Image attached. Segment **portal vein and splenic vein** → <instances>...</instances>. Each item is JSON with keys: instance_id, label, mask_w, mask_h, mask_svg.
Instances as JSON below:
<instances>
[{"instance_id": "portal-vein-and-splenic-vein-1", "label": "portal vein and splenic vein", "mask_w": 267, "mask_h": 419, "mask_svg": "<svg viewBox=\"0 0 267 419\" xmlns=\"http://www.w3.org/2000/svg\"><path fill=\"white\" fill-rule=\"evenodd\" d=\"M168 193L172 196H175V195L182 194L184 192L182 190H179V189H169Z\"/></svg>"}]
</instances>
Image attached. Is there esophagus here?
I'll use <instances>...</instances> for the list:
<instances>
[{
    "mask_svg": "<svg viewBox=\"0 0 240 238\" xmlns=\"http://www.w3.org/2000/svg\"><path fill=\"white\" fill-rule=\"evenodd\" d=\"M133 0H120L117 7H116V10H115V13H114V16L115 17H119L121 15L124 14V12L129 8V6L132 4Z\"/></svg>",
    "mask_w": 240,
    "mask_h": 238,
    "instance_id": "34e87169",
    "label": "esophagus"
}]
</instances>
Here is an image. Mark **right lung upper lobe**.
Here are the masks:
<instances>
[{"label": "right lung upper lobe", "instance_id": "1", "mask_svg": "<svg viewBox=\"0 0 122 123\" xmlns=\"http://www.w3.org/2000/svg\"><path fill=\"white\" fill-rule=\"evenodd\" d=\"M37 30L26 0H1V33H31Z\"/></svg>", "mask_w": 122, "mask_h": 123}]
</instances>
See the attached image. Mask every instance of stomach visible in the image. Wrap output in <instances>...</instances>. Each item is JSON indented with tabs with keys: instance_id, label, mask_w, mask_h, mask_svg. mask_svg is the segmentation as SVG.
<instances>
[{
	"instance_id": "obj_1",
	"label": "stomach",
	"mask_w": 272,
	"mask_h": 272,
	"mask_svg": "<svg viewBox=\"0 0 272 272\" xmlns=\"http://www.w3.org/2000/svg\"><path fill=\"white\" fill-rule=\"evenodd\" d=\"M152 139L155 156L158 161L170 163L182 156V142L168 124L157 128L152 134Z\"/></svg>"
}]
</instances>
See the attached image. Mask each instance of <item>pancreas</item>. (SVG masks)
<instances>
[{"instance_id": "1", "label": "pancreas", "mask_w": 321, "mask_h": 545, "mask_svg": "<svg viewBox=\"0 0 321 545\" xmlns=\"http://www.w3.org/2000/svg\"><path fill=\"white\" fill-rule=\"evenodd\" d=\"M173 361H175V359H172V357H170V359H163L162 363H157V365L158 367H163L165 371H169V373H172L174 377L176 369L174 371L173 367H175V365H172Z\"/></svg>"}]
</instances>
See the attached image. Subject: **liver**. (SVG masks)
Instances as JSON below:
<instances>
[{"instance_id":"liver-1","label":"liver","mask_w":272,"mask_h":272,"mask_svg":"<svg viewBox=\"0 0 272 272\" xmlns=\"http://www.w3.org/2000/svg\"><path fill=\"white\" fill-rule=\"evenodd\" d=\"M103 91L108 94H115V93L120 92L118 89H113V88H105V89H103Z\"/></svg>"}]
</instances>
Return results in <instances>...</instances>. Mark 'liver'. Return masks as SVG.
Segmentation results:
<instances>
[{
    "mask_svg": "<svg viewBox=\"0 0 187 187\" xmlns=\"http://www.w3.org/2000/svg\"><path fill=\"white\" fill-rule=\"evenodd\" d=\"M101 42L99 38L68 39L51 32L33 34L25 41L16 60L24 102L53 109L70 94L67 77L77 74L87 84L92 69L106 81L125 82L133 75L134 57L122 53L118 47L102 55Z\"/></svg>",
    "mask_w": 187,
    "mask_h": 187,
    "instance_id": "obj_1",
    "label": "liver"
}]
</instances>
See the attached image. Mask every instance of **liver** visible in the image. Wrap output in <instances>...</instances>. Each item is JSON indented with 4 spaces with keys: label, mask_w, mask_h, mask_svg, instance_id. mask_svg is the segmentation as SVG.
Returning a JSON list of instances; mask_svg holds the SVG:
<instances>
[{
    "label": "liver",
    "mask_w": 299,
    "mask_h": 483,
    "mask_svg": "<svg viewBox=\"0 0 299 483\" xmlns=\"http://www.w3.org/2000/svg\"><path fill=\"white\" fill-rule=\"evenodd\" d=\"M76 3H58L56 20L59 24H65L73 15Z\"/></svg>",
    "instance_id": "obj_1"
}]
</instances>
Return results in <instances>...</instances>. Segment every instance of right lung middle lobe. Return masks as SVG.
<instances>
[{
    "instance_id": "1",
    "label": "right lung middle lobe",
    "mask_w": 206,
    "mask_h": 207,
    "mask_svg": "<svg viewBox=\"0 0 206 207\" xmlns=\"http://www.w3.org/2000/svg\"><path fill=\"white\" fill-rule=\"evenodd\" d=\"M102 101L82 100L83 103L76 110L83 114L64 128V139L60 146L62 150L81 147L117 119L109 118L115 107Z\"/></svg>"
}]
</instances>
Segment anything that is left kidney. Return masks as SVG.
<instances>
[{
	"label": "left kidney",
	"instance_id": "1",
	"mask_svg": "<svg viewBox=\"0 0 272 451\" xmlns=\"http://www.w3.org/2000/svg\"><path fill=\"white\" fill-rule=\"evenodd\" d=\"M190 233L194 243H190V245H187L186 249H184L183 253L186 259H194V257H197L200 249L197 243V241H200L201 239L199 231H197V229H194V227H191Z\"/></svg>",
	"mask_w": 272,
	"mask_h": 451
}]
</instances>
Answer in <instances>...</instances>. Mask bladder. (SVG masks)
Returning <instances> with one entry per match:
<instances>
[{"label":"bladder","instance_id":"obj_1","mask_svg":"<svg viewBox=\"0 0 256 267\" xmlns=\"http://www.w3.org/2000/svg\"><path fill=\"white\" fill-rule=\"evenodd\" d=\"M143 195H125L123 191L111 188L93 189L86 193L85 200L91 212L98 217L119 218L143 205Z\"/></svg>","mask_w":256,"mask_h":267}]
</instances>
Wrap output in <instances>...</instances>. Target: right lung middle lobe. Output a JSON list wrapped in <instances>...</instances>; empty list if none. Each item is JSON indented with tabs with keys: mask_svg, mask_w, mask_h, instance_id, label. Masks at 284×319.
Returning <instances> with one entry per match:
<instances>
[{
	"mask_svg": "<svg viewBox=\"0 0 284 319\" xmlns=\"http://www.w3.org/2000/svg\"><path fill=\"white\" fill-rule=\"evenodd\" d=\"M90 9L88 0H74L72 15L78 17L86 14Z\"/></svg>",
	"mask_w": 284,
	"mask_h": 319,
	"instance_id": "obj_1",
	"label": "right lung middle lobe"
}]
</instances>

_ _ _ _ _

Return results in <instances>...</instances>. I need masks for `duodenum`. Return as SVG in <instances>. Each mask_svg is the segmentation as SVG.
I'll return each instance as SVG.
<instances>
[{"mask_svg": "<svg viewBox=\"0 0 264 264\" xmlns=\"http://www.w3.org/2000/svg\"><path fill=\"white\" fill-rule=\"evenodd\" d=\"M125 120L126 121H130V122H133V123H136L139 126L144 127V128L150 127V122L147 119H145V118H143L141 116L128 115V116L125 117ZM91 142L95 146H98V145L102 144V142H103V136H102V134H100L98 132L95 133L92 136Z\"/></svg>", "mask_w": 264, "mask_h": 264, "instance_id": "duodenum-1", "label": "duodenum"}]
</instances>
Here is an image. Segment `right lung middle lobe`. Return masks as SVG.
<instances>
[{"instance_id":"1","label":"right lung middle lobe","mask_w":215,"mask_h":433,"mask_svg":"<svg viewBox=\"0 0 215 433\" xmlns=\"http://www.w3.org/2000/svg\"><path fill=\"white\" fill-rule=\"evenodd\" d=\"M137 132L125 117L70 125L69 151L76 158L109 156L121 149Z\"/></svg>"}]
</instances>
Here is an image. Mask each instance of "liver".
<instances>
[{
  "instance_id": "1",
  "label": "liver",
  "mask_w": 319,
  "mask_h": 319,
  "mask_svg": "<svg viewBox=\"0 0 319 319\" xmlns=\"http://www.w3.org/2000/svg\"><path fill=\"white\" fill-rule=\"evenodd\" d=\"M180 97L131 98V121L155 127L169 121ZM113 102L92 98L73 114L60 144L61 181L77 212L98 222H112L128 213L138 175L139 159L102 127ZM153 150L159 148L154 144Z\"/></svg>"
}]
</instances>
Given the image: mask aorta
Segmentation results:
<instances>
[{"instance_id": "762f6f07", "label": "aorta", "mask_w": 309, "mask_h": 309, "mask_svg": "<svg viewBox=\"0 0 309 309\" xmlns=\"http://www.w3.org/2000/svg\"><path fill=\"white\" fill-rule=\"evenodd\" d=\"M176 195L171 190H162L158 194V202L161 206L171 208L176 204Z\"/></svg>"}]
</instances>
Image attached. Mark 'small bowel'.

_ _ _ _ _

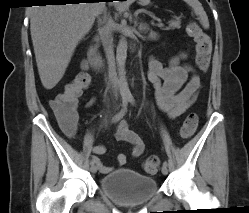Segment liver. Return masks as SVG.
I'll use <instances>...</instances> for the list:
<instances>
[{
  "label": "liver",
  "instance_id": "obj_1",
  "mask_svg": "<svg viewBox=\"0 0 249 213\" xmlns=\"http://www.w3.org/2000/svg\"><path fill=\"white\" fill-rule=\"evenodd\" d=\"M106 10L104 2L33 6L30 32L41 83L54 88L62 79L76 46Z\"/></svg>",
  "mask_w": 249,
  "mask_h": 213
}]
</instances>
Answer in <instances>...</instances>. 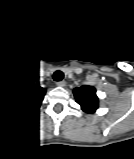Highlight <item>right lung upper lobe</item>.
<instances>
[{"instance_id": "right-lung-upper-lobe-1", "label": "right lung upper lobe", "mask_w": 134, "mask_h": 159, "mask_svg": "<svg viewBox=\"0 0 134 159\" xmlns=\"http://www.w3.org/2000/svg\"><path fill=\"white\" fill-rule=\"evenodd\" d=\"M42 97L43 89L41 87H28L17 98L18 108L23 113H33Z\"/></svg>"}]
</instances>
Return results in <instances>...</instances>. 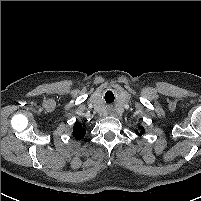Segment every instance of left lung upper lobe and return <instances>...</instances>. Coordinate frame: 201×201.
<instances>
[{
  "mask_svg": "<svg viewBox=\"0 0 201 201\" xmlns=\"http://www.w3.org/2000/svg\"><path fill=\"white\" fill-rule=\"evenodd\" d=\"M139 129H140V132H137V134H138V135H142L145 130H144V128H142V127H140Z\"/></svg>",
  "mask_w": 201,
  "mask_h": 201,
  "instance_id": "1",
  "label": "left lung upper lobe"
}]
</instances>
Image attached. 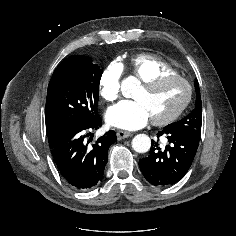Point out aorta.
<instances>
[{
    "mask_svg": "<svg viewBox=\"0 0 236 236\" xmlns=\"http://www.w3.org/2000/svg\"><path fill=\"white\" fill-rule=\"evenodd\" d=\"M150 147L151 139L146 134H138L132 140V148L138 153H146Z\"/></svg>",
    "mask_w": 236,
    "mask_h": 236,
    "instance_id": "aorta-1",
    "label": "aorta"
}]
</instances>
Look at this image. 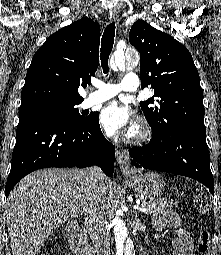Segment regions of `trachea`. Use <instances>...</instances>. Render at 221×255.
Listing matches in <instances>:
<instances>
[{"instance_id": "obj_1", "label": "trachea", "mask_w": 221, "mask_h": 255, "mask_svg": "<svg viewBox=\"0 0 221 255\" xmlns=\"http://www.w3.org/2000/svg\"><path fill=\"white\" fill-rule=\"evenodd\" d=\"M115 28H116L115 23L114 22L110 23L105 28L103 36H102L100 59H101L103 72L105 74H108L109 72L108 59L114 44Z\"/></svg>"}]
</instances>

_ _ _ _ _

**Problem requirements**
There is a line with "Here is an image. Segment" and a line with "Image attached. Mark 'small bowel'." above. Copy exactly those two lines and all lines between them, with nothing else.

**Solution to this task**
Here is an image. Segment `right lung middle lobe`. Return masks as SVG.
<instances>
[{"instance_id":"1","label":"right lung middle lobe","mask_w":215,"mask_h":433,"mask_svg":"<svg viewBox=\"0 0 215 433\" xmlns=\"http://www.w3.org/2000/svg\"><path fill=\"white\" fill-rule=\"evenodd\" d=\"M137 132L125 117L70 125L69 151L76 158L109 156L121 149Z\"/></svg>"}]
</instances>
Here is an image. Mask each instance of "liver".
<instances>
[{
  "instance_id": "1",
  "label": "liver",
  "mask_w": 319,
  "mask_h": 319,
  "mask_svg": "<svg viewBox=\"0 0 319 319\" xmlns=\"http://www.w3.org/2000/svg\"><path fill=\"white\" fill-rule=\"evenodd\" d=\"M180 97L131 98V121L155 127L169 121ZM113 102L92 98L73 114L60 144L61 181L77 212L98 222H112L128 213L138 175L139 159L102 127ZM153 150L159 148L154 144Z\"/></svg>"
}]
</instances>
Given the image: mask aorta
Segmentation results:
<instances>
[{"instance_id": "762f6f07", "label": "aorta", "mask_w": 309, "mask_h": 309, "mask_svg": "<svg viewBox=\"0 0 309 309\" xmlns=\"http://www.w3.org/2000/svg\"><path fill=\"white\" fill-rule=\"evenodd\" d=\"M176 195L171 190H162L158 194V202L161 206L171 208L176 204Z\"/></svg>"}]
</instances>
Image attached. Mark 'small bowel'.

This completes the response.